Before anyone took the stage at the Media Club, I hung around the merch table and picked up a few albums. Of the combined six musicians from both acts on the bill, most of them hovered somewhere in the near vicinity. It was a Monday night and they had all travelled a long way to take the stage here.
Toronto’s PUP seem to be this year’s spiritual successors to METZ, while also channeling the snotty, chanting vocals and grimy power chords of a hundred revered Mississauga/North York/Scarborough bands before them. Montreal duo Solids have seen some significant touring, with much more in the months to come.
With a decent smattering of people present considering it was a damp weeknight, PUP kicked things off with a blast of songs off their self-titled 2013 LP, barely letting up as they belted out triple-punch vocals on the choruses, starting with “Guilt Trip.” This show — frontman Stefan Babcock remarked during one brief pause — after a drive straight across the country, marks the beginning of a long stint touring with Solids, and their only date in Canada.
Particularly appropriate too, for these sons of the Greater Toronto Area to be thrashing and screaming onstage almost exactly as Mayor Rob Ford’s unfortunate turn on the Jimmy Kimmel program was being broadcast on the east coast. The guitarist stage left displayed a “NO MO RO FO” button prominently on his guitar strap.

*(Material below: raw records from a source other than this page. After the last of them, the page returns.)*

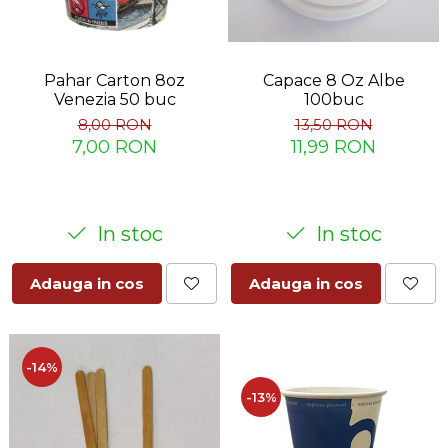
Capace 8 Oz Albe
Pahar Carton 8oz
100buc
Venezia 50 buc
13,50 RON
8,00 RON
11,99 RON
7,00 RON
In stoc
In stoc
Adauga in cos
Adauga in cos
-14%
-13%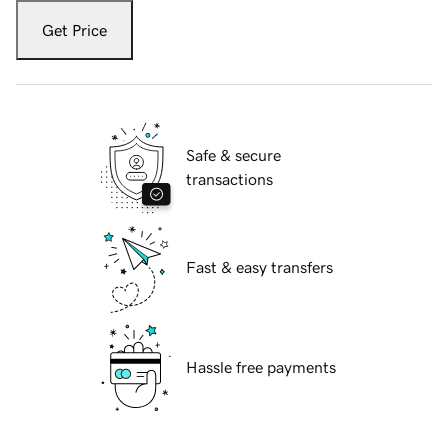
Get Price
Safe & secure
transactions
Fast & easy transfers
Hassle free payments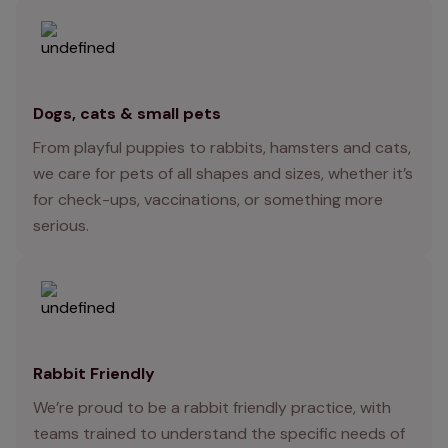
Dogs, cats & small pets
From playful puppies to rabbits, hamsters and cats,
we care for pets of all shapes and sizes, whether it’s
for check-ups, vaccinations, or something more
serious.
Rabbit Friendly
We’re proud to be a rabbit friendly practice, with
teams trained to understand the specific needs of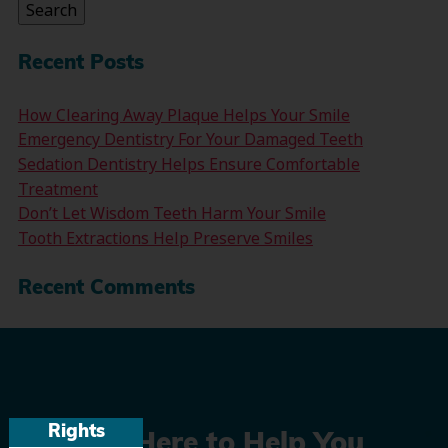
Search
Recent Posts
How Clearing Away Plaque Helps Your Smile
Emergency Dentistry For Your Damaged Teeth
Sedation Dentistry Helps Ensure Comfortable
Treatment
Don’t Let Wisdom Teeth Harm Your Smile
Tooth Extractions Help Preserve Smiles
Recent Comments
Rights
We’re Here to Help You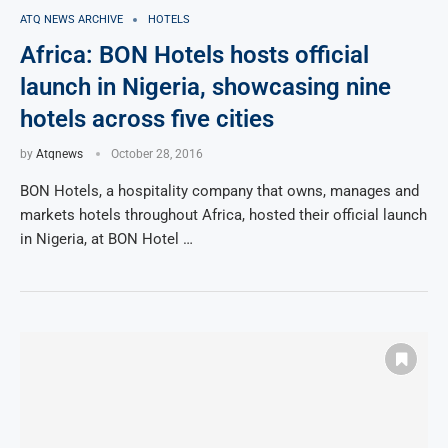
ATQ NEWS ARCHIVE
HOTELS
Africa: BON Hotels hosts official
launch in Nigeria, showcasing nine
hotels across five cities
by
Atqnews
October 28, 2016
BON Hotels, a hospitality company that owns, manages and
markets hotels throughout Africa, hosted their official launch
in Nigeria, at BON Hotel …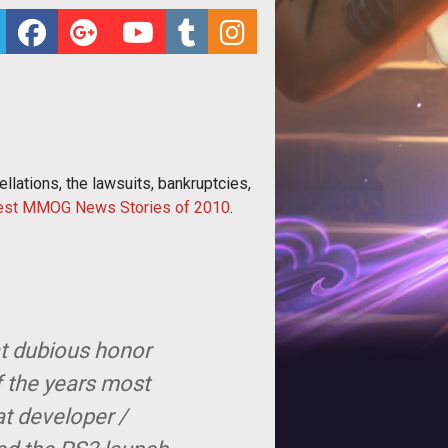
lations, the lawsuits, bankruptcies,
est MMOG News Stories of 2010
.
at dubious honor
f the years most
at developer /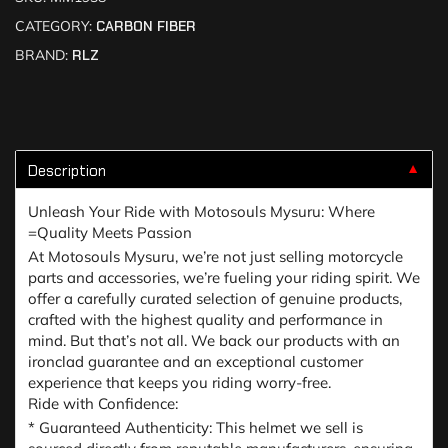
CATEGORY:
CARBON FIBER
BRAND:
RLZ
Description
▼
Unleash Your Ride with Motosouls Mysuru: Where
=Quality Meets Passion
At Motosouls Mysuru, we’re not just selling motorcycle
parts and accessories, we’re fueling your riding spirit. We
offer a carefully curated selection of genuine products,
crafted with the highest quality and performance in
mind. But that’s not all. We back our products with an
ironclad guarantee and an exceptional customer
experience that keeps you riding worry-free.
Ride with Confidence:
* Guaranteed Authenticity: This helmet we sell is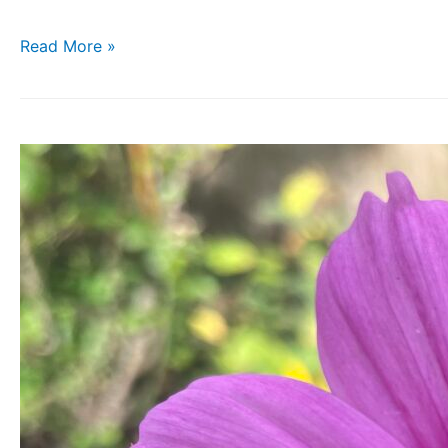
Read More »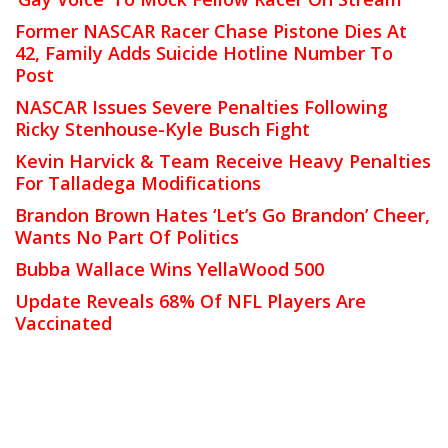
Former NASCAR Racer Chase Pistone Dies At
42, Family Adds Suicide Hotline Number To
Post
NASCAR Issues Severe Penalties Following
Ricky Stenhouse-Kyle Busch Fight
Kevin Harvick & Team Receive Heavy Penalties
For Talladega Modifications
Brandon Brown Hates ‘Let’s Go Brandon’ Cheer,
Wants No Part Of Politics
Bubba Wallace Wins YellaWood 500
Update Reveals 68% Of NFL Players Are
Vaccinated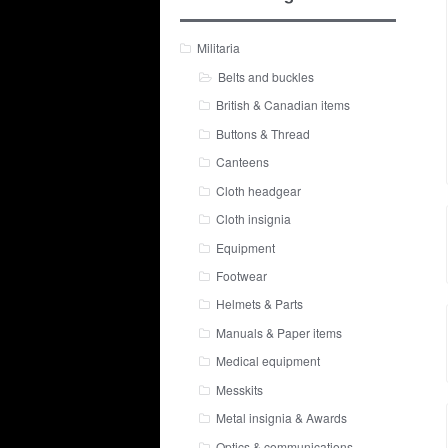
Militaria
Belts and buckles
British & Canadian items
Buttons & Thread
Canteens
Cloth headgear
Cloth insignia
Equipment
Footwear
Helmets & Parts
Manuals & Paper items
Medical equipment
Messkits
Metal insignia & Awards
Optics & communications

Blasting through their set, including a new song off an upcoming still-in-progress album, PUP displayed the sort of tight performance skills that come from years of jamming together. (Their rather unexpected Wikipedia page explains this, revealing that they were childhood friends and previously in a group called Topanga together.)
Solids aren’t an imposing presence. The two members, guitarist Xavier Germain-Poitras and drummer Louis Guillemette, positioned themselves beneath a brought-from-home lamp right against the stage’s edge, and proceeded to effortlessly make an amount and variety of noise befitting band with twice or three times as many members.
Keeping the banter to a minimum, Solids let their frantic drumming (chewed up spare sticks rested atop the bass drum) and driving fuzzy melodies speak for themselves. Their brand of noise is a slower burn than PUP’s, an orchestrated pummeling of instruments with distortion-drenched chords left hanging while several more pile up behind, the two of them howling out lyrics in unison. Guillemette’s masterful kit work seemed intent on simply keeping up with the sheer pace of it all, rolling along and absolutely clobbering the cymbals while sniping out snare hits.
It seemed like the crowd thinned a bit for Solids (a few Ontario transplants chanting along to PUP and trying to start a four-person pit either stepped back or left), but the momentum continued as the pair worked through material from Blame Confusion, released just a few weeks prior.
Solids closed out their set with “Cold Hands,” a high-revving effort wrapping things up nicely. As the high-pitched whine of the final chords faded and people filtered toward the back of the club, Solids began to take apart their kit. Just a couple of guys who came in, left their mark, and will do it again almost every night until June.